Friday, February 21, 2014

What is your revolution?

You. Yes, you. You are a little revolution, just waiting to happen. So, be here--in your own body, ready to make it happen! It is absolutely OK to be happy with your own body! It's actually even ok to love it!

Just those few words are enough to incite panic and fear for some of us. I get it. I have been there. Being in this body, and loving it were two of the very LAST things to cross my mind! In the next week, the National Eating Disorders Association (NEDA) will dedicate an entire week to raising awareness nationwide about the prevalence, symptoms, treatment, and statistics surrounding eating disorders. However, my idea of awareness starts much earlier. What if we all believed that we truly deserved to love and respect the body in which we reside, just EXACTLY as it is? No changes needed. I don't have to change who I AM! The potential is there, just waiting to be awakened. I don't need to have a certain body type/shape/weight in order to deserve the space I occupy! Neither do you. Neither does anyone.

So what is your revolution? Mine is self-love. Radial, unapologetic self-love. I'm not talking about an arrogant or conceited love. It's a love that says, "I refuse to hate any part of my body, even the imperfect parts." Imperfections are unique fingerprints of our creative potential. Imperfections are what make me unlike any other person that walks the face of this earth. I can't help but believe that embracing, redefining and loving our imperfections can heal the negative thoughts that feed the eating disorder monsters. I actually strive to be perfectly imperfect with confidence and style. In doing this, I hope that others can see how empowering and freeing it is to live and dance through life like this! When I gave myself the permission to screw up, admit that I was wrong, laugh at my clumsiness, and forgive my shortcomings, I stopped trudging through life looking down at the ground! I decided to dance!

My body isn't perfect. It's not what society considers a "dancer's body." I don't care. EveryBODY is perfect, and everyBODY deserves to dance. This has been one of the most valuable, life-changing lessons I have been given through the practice of Nia. No, I'm not "skinny." Yes. I dance. I can even teach! I dance feverishly and crazily with my whole, imperfectly perfect body toward a revolution of changing what it means to love our bodies.

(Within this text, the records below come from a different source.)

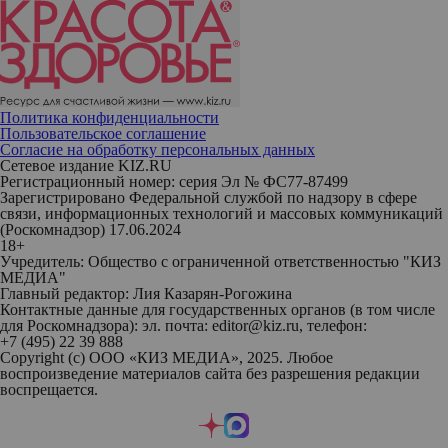
Политика конфиденциальности
Пользовательское соглашение
Согласие на обработку персональных данных
Сетевое издание KIZ.RU
Регистрационный номер: серия Эл № ФС77-87499
Зарегистрировано Федеральной службой по надзору в сфере
связи, информационных технологий и массовых коммуникаций
(Роскомнадзор) 17.06.2024
18+
Учредитель: Общество с ограниченной ответственностью "КИЗ
МЕДИА"
Главный редактор: Лия Казарян-Рогожина
Контактные данные для государственных органов (в том числе
для Роскомнадзора): эл. почта: editor@kiz.ru, телефон:
+7 (495) 22 39 888
Copyright (с) ООО «КИЗ МЕДИА», 2025. Любое
воспроизведение материалов сайта без разрешения редакции
воспрещается.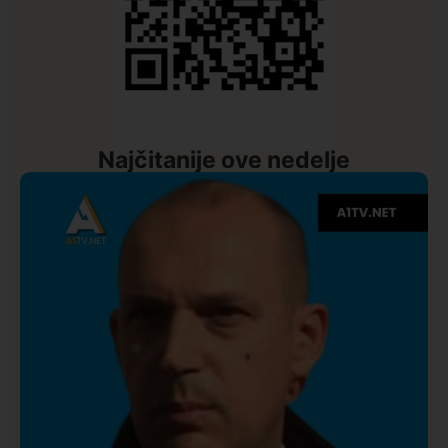
Najčitanije ove nedelje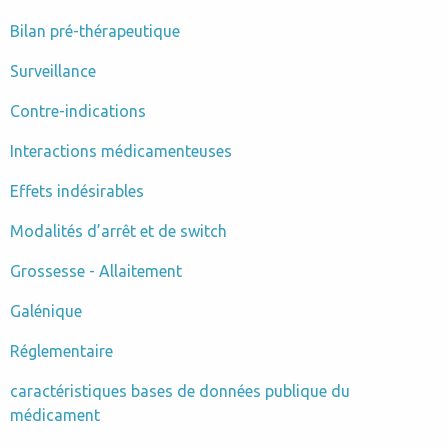
Bilan pré-thérapeutique
Surveillance
Contre-indications
Interactions médicamenteuses
Effets indésirables
Modalités d’arrêt et de switch
Grossesse - Allaitement
Galénique
Réglementaire
caractéristiques bases de données publique du
médicament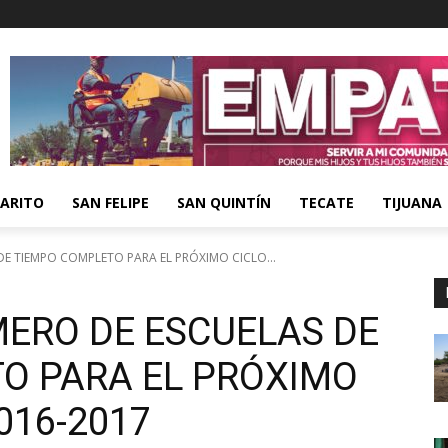
ARITO
SAN FELIPE
SAN QUINTÍN
TECATE
TIJUANA
E TIEMPO COMPLETO PARA EL PRÓXIMO CICLO...
ERO DE ESCUELAS DE
O PARA EL PRÓXIMO
016-2017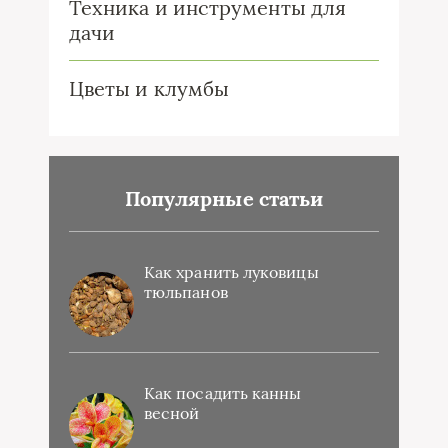
Техника и инструменты для
дачи
Цветы и клумбы
Популярные статьи
Как хранить луковицы
тюльпанов
Как посадить канны
весной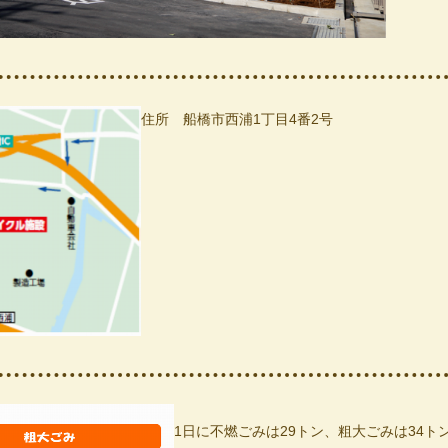
住所 船橋市西浦1丁目4番2号
1日に不燃ごみは29トン、粗大ごみは34ト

Thursday, February 20, 2014

Where to focus?

I don't particularly enjoy the concept of having an entire week devoted to Eating Disorder Awareness (this is next week, by the way). Don't get me wrong, I think that there is far too little attention given to these deadly disorders and the lifestyles that foster their development. However, raising awareness just draws attention to actually diagnose-able cases/incidences of these insidious disorders. What about the countless numbers of little girls (and boys too) who criticize every flaw and blemish they see in the mirror? What about the constant focus that most of us have upon the way we look? Body judgments, body shaming (fat or skinny), body sneering, and just plain disregard for our bodies is literally EVERYWHERE! How is awareness of the diagnosed cases going to keep this from stealing more lives? It's not enough to just notice the symptoms and get treatment. It's not enough, by far.

Like most things, I have found that I prefer to focus on what is wonderful or beautiful about something first, before or rather than focusing upon what is ugly, not good enough, or wrong  with it. I think the same goes for bodies, weight, size, shape, and appearances. What would happen if little girls were taught to love their cute little bodies from their foreheads to their feet, and everything in-between? What if we let kids teach US how to exercise? What if we stopped waging war with the mirrors and scales by learning to love and accept what they show us? What if I laughed at myself in the mirror every morning instead of sighing in disbelief as I pinch or poke the parts of me that disgust me? What if little ears NEVER heard us say, "I hate my body!" or "she/he/I/you/this is so ugly!"? What if the word "fat" just became another adjective? The world would be a much different place if I took the feelings out of the word "fat." (Think about that one for a moment--take the feelings away from the word "fat")

How on earth can we make changes to anything by HATING it? I can't change my body by hating it into compliance! If my primary reason for exercising is because I hate my body because I'm not exercising, it is a pretty sure sign that before long, I will hate the exercising too. Trust me, I did. I HATED going to the gym. I hated running, and I hated counting laps or miles run on the treadmill. I was told that I would love the body it gave me, but that was a lie. I hated that too. Physically, I may have weighed much less back then, but I can tell you that if you could have put my self-hatred on a scale, it would have weighed FAR more than the 50 pounds I had lost. That hatred was worse for my physical, emotional, and spiritual health than the weight that I have gained since then ever will be. It is so much easier for me to WANT to take care of a body that I love than it was to stop abusing a body that I hated.

What do we have to lose by believing that we're wonderful and beautiful and deserving of love and affection?  The despair and darkness of self-hatred? Maybe. I, for one, am willing to try. And with that, I am reminded of a quote by Martin Luther King Jr.
"Darkness cannot drive out darkness; only light can do that. Hate cannot drive out hate; only love can do that."

The same goes for bodies. Join the revolution of body love. A revolution that starts right now, in your own body.